Your answer should be a single number: how many lines of the material below contain "include".
---
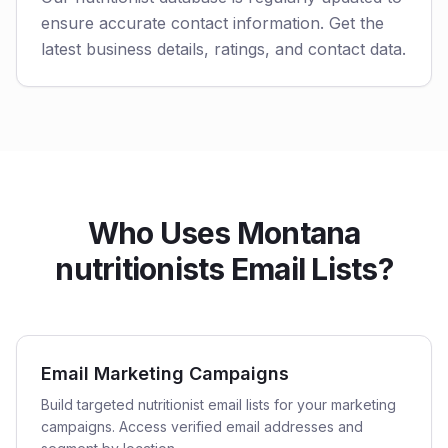
ensure accurate contact information. Get the
latest business details, ratings, and contact data.
Who Uses Montana
nutritionists Email Lists?
Email Marketing Campaigns
Build targeted nutritionist email lists for your marketing
campaigns. Access verified email addresses and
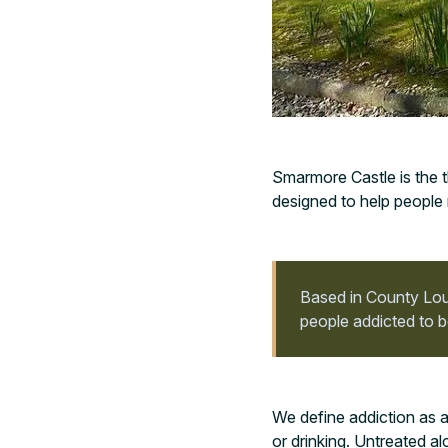
Smarmore Castle is the t
designed to help people 
Based in County Lout
people addicted to b
We define addiction as a
or drinking. Untreated al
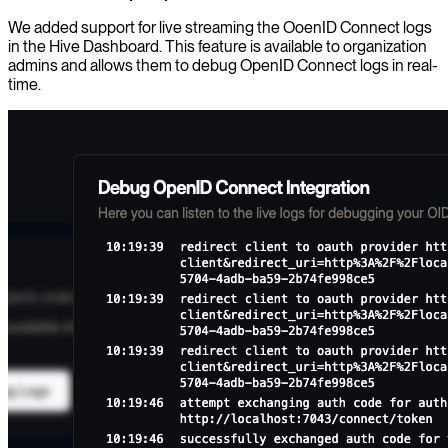
We added support for live streaming the OoenID Connect logs
in the Hive Dashboard. This feature is available to organization
admins and allows them to debug OpenID Connect logs in real-
time.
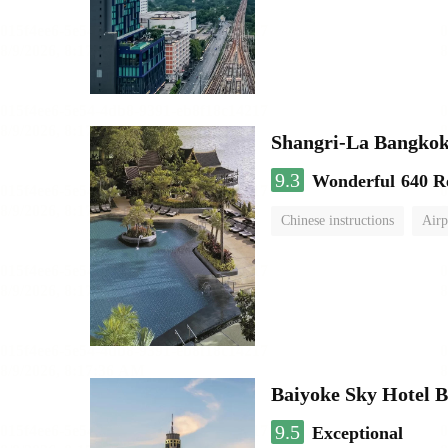
Shangri-La Bangko
9.3
Wonderful
640 R
Chinese instructions
Airp
Baiyoke Sky Hotel 
9.5
Exceptional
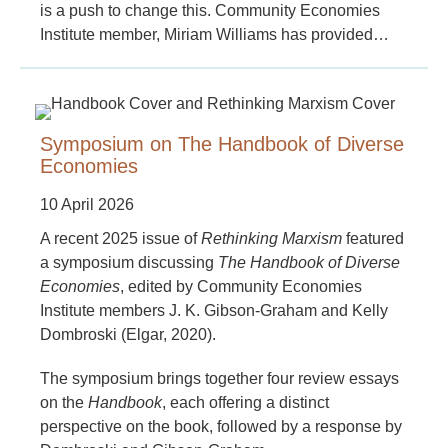
is a push to change this. Community Economies
Institute member, Miriam Williams has provided…
Symposium on The Handbook of Diverse
Economies
10 April 2026
A recent 2025 issue of
Rethinking Marxism
featured
a symposium discussing
The Handbook of Diverse
Economies
, edited by Community Economies
Institute members J. K. Gibson-Graham and Kelly
Dombroski (Elgar, 2020).
The symposium brings together four review essays
on the
Handbook
, each offering a distinct
perspective on the book, followed by a response by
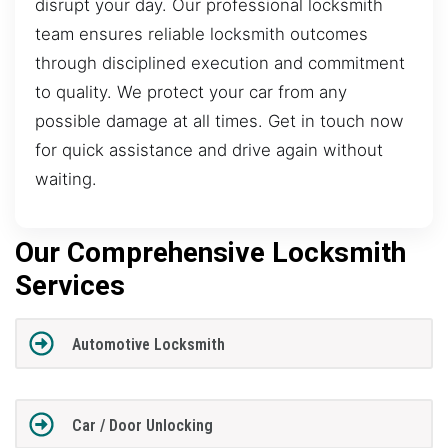
disrupt your day. Our professional locksmith
team ensures reliable locksmith outcomes
through disciplined execution and commitment
to quality. We protect your car from any
possible damage at all times. Get in touch now
for quick assistance and drive again without
waiting.
Our Comprehensive Locksmith
Services
Automotive Locksmith
Car / Door Unlocking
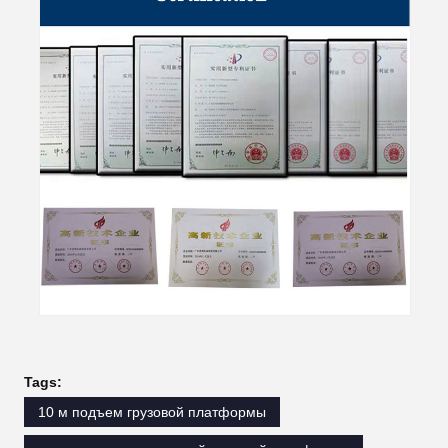
Tags:
10 м подъем грузовой платформы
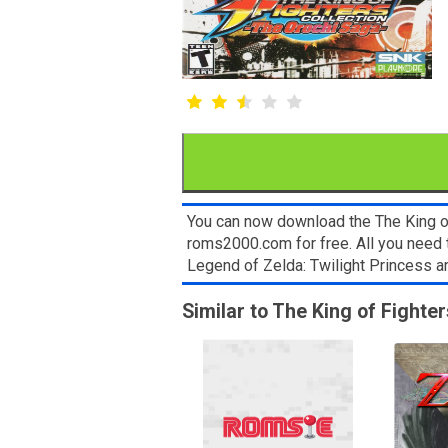
You can now download the The King of 
roms2000.com for free. All you need 
Legend of Zelda: Twilight Princess 
Similar to The King of Fighte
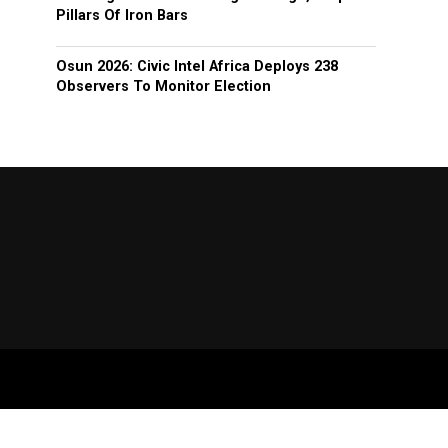
Pillars Of Iron Bars
Osun 2026: Civic Intel Africa Deploys 238
Observers To Monitor Election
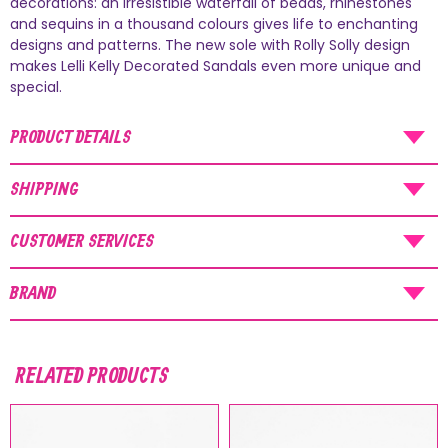
decorations: an irresistible waterfall of beads, rhinestones
and sequins in a thousand colours gives life to enchanting
AUGUST SHIPMENTS
designs and patterns. The new sole with Rolly Solly design
makes Lelli Kelly Decorated Sandals even more unique and
NOTICE
: Orders placed during the period
special.
07/08/26
-
20/08/26
will be shipped starting
from
21/08/26
.
PRODUCT DETAILS
SHIPPING
CUSTOMER SERVICES
BRAND
RELATED PRODUCTS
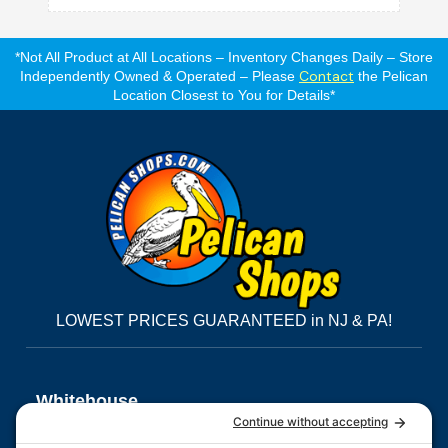
*Not All Product at All Locations – Inventory Changes Daily – Store
Contact
Independently Owned & Operated – Please
the Pelican
Location Closest to You for Details*
LOWEST PRICES GUARANTEED in NJ & PA!
Whitehouse,
NJ
Morris
East
Quakertown,
3555 Route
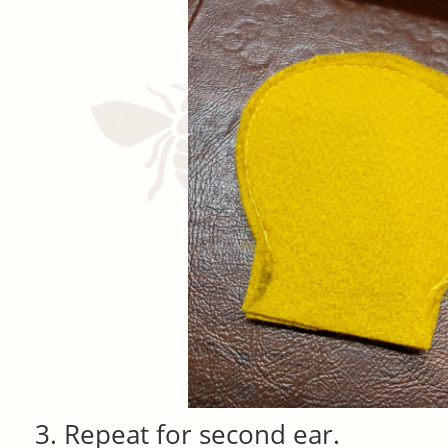
Repeat for second ear.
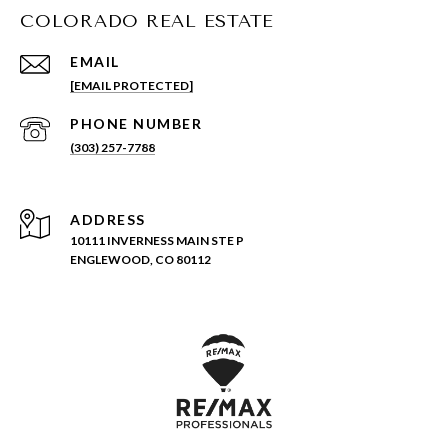
COLORADO REAL ESTATE
EMAIL
[EMAIL PROTECTED]
PHONE NUMBER
(303) 257-7788
ADDRESS
10111 INVERNESS MAIN STE P
ENGLEWOOD, CO 80112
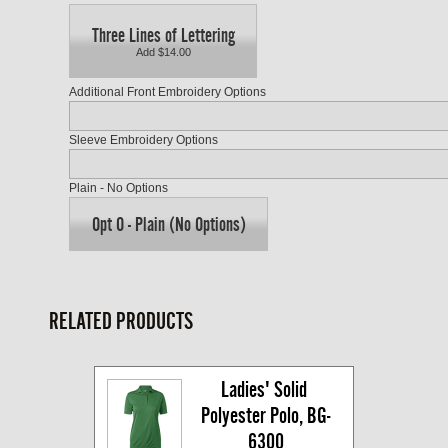
Three Lines of Lettering
Add $14.00
Additional Front Embroidery Options
Sleeve Embroidery Options
Plain - No Options
Opt O - Plain (No Options)
RELATED PRODUCTS
Ladies' Solid 
Polyester Polo, BG-
6300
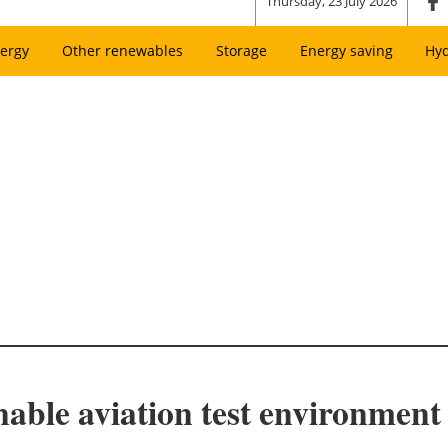
Thursday, 23 July 2026
ergy
Other renewables
Storage
Energy saving
Hy
able aviation test environment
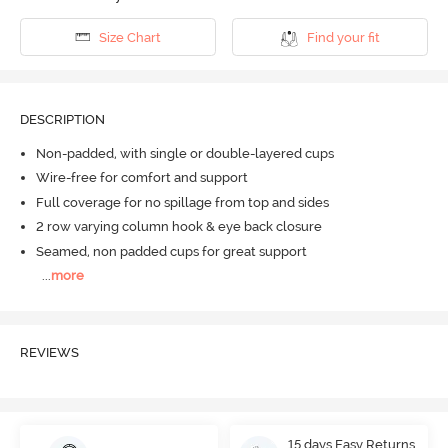
Size Chart
Find your fit
DESCRIPTION
Non-padded, with single or double-layered cups
Wire-free for comfort and support
Full coverage for no spillage from top and sides
2 row varying column hook & eye back closure
Seamed, non padded cups for great support
...
more
REVIEWS
15 days Easy Returns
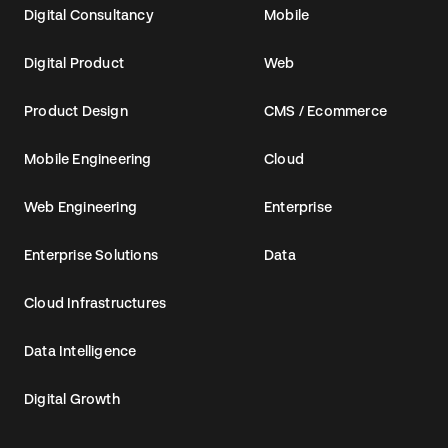
Digital Consultancy
Mobile
Digital Product
Web
Product Design
CMS / Ecommerce
Mobile Engineering
Cloud
Web Engineering
Enterprise
Enterprise Solutions
Data
Cloud Infrastructures
Data Intelligence
Digital Growth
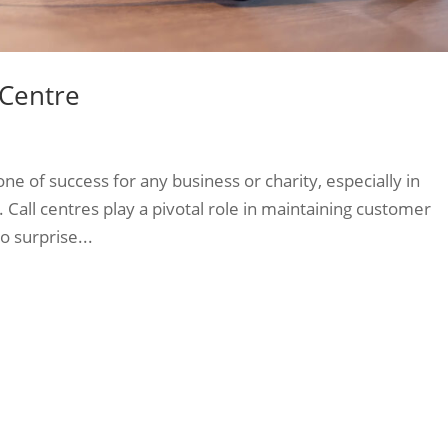
 Centre
e of success for any business or charity, especially in
. Call centres play a pivotal role in maintaining customer
o surprise...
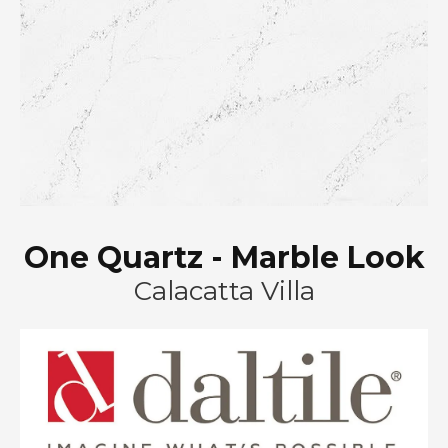
One Quartz - Marble Look
Calacatta Villa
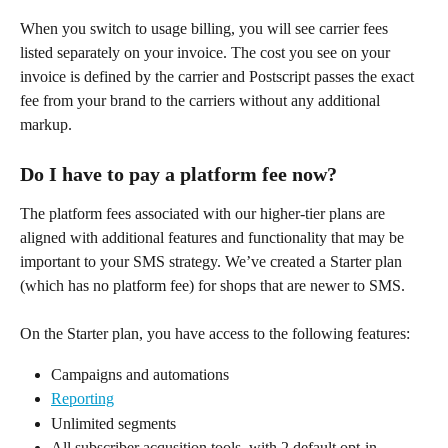
When you switch to usage billing, you will see carrier fees 
listed separately on your invoice. The cost you see on your 
invoice is defined by the carrier and Postscript passes the exact 
fee from your brand to the carriers without any additional 
markup.
Do I have to pay a platform fee now?
The platform fees associated with our higher-tier plans are 
aligned with additional features and functionality that may be 
important to your SMS strategy. We’ve created a Starter plan 
(which has no platform fee) for shops that are newer to SMS.
On the Starter plan, you have access to the following features:
Campaigns and automations
Reporting
Unlimited segments
All subscriber acqusition tools, with 2 default opt-in 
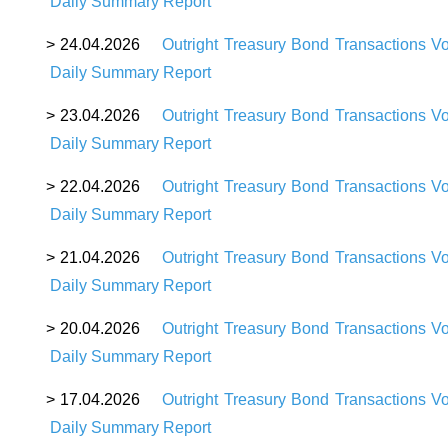
Daily Summary Report
>
24
.04.2026
Outright Treasury Bond Transactions V
Daily Summary Report
>
23
.04.2026
Outright Treasury Bond Transactions V
Daily Summary Report
>
22
.04.2026
Outright Treasury Bond Transactions V
Daily Summary Report
>
21
.04.2026
Outright Treasury Bond Transactions V
Daily Summary Report
>
20
.04.2026
Outright Treasury Bond Transactions V
Daily Summary Report
>
17
.04.2026
Outright Treasury Bond Transactions V
Daily Summary Report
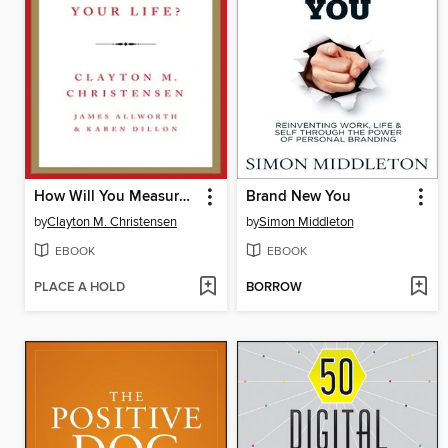
How Will You Measure Your Life?
Brand New You
by
Clayton M. Christensen
by
Simon Middleton
EBOOK
EBOOK
PLACE A HOLD
BORROW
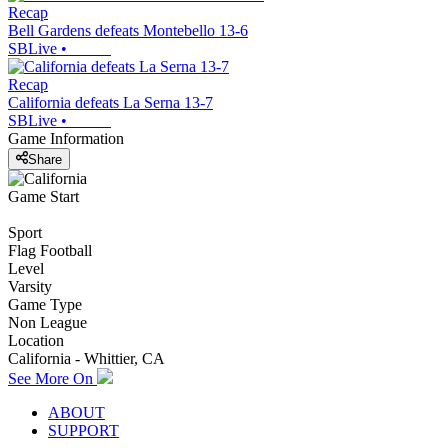
Recap
Bell Gardens defeats Montebello 13-6
SBLive
•
Recap
California defeats La Serna 13-7
SBLive
•
Game Information
Share
Game Start
Sport
Flag Football
Level
Varsity
Game Type
Non League
Location
California - Whittier, CA
See More On
ABOUT
SUPPORT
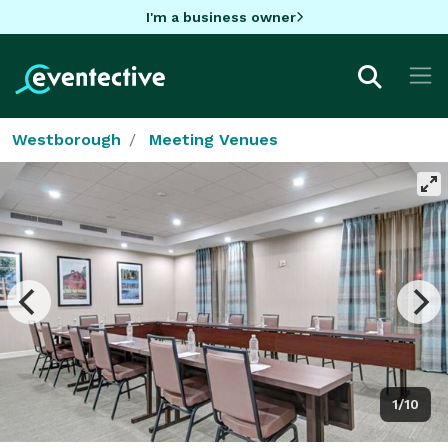
I'm a business owner
Westborough
Meeting Venues
1/10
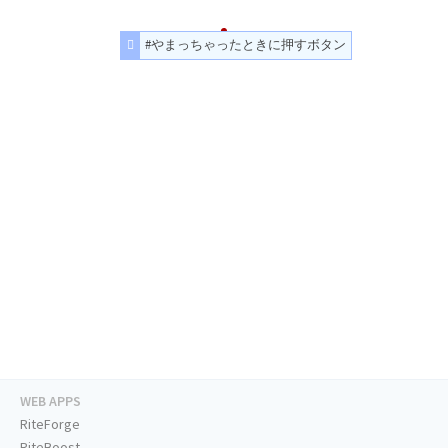
#やまっちゃったときに押すボタン
WEB APPS
RiteForge
RiteBoost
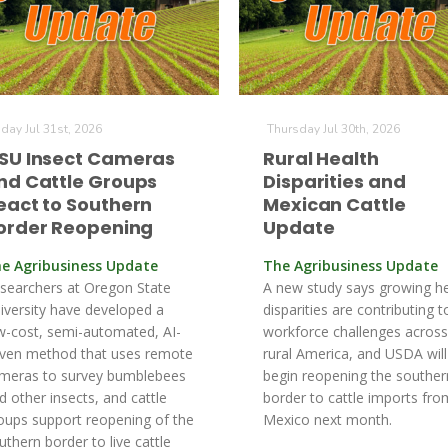
iday Jul 31st, 2026
Thursday Jul 30th, 2026
SU Insect Cameras
Rural Health
nd Cattle Groups
Disparities and
eact to Southern
Mexican Cattle
order Reopening
Update
e Agribusiness Update
The Agribusiness Update
searchers at Oregon State
A new study says growing he
iversity have developed a
disparities are contributing t
w-cost, semi-automated, AI-
workforce challenges across
iven method that uses remote
rural America, and USDA will
meras to survey bumblebees
begin reopening the souther
d other insects, and cattle
border to cattle imports fro
oups support reopening of the
Mexico next month.
uthern border to live cattle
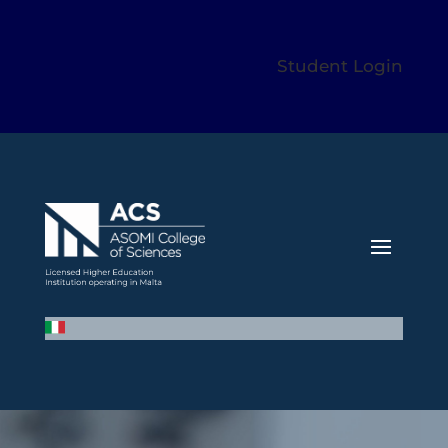
Student Login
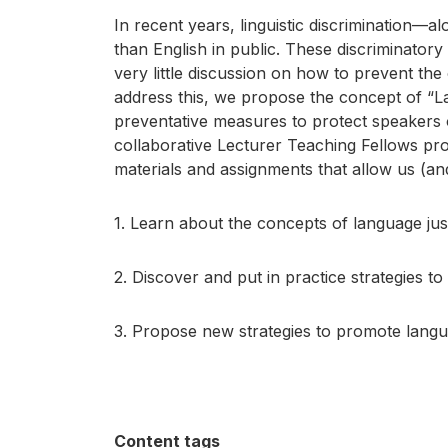
In recent years, linguistic discrimination—a
than English in public. These discriminatory
very little discussion on how to prevent th
address this, we propose the concept of “Lan
preventative measures to protect speakers 
collaborative Lecturer Teaching Fellows pro
materials and assignments that allow us (an
1. Learn about the concepts of language just
2. Discover and put in practice strategies t
3. Propose new strategies to promote langua
Content tags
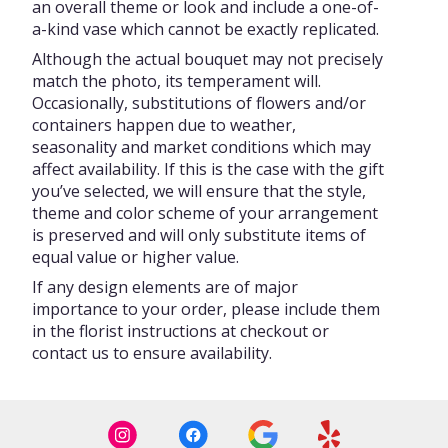
an overall theme or look and include a one-of-
a-kind vase which cannot be exactly replicated.
Although the actual bouquet may not precisely
match the photo, its temperament will.
Occasionally, substitutions of flowers and/or
containers happen due to weather,
seasonality and market conditions which may
affect availability. If this is the case with the gift
you’ve selected, we will ensure that the style,
theme and color scheme of your arrangement
is preserved and will only substitute items of
equal value or higher value.
If any design elements are of major
importance to your order, please include them
in the florist instructions at checkout or
contact us to ensure availability.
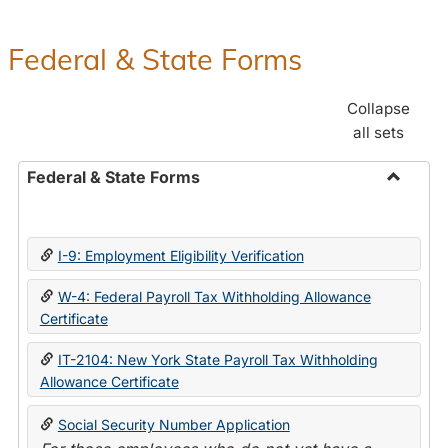
Federal & State Forms
Collapse
all sets
Federal & State Forms
Toggle
Federal
&
I-9: Employment Eligibility Verification
State
Forms
W-4: Federal Payroll Tax Withholding Allowance
Certificate
IT-2104: New York State Payroll Tax Withholding
Allowance Certificate
Social Security Number Application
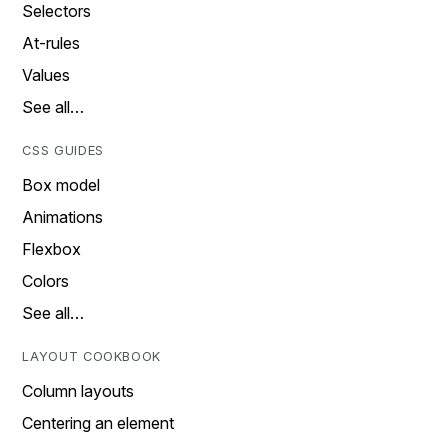
Selectors
At-rules
Values
See all…
CSS GUIDES
Box model
Animations
Flexbox
Colors
See all…
LAYOUT COOKBOOK
Column layouts
Centering an element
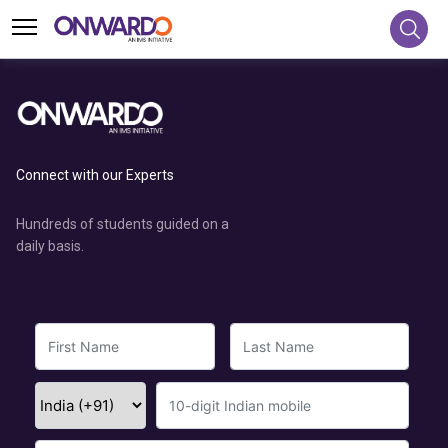
Connect with our Experts
Hundreds of students guided on a
daily basis.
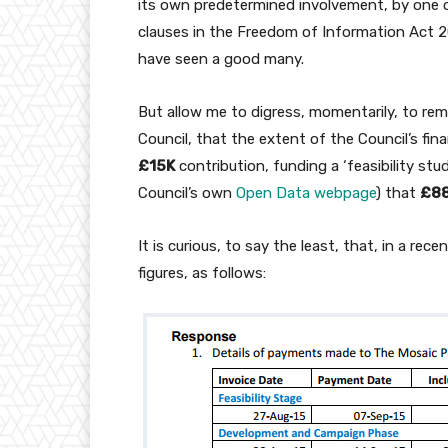
its own predetermined involvement, by one 
clauses in the Freedom of Information Act 
have seen a good many.
But allow me to digress, momentarily, to rem
Council, that the extent of the Council’s f
£15K
contribution, funding a ‘feasibility stu
Council’s own
Open Data webpage
) that
£88
It is curious, to say the least, that, in a re
figures, as follows:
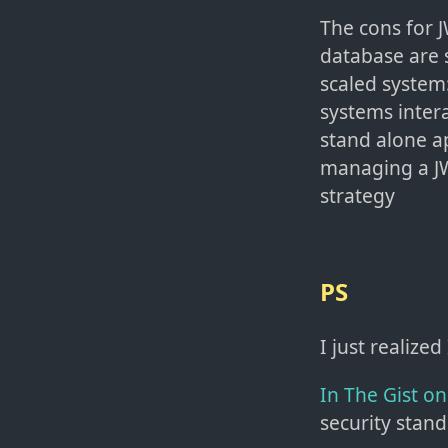
The cons for J
database are s
scaled system:
systems inter
stand alone a
managing a JW
strategy
PS
I just realized
In The Gist o
security stand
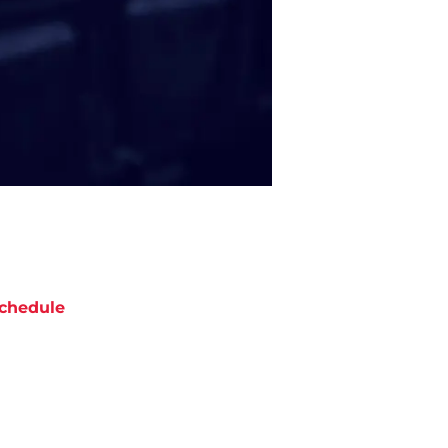
chedule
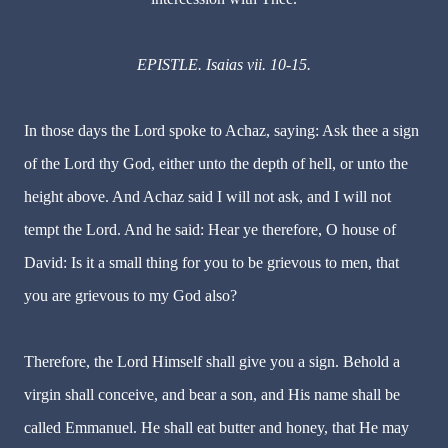
EPISTLE. Isaias vii. 10-15.
In those days the Lord spoke to Achaz, saying: Ask thee a sign
of the Lord thy God, either unto the depth of hell, or unto the
height above. And Achaz said I will not ask, and I will not
tempt the Lord. And he said: Hear ye therefore, O house of
David: Is it a small thing for you to be grievous to men, that
you are grievous to my God also?
Therefore, the Lord Himself shall give you a sign. Behold a
virgin shall conceive, and bear a son, and His name shall be
called Emmanuel. He shall eat butter and honey, that He may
---
TASK OUTPUT:
2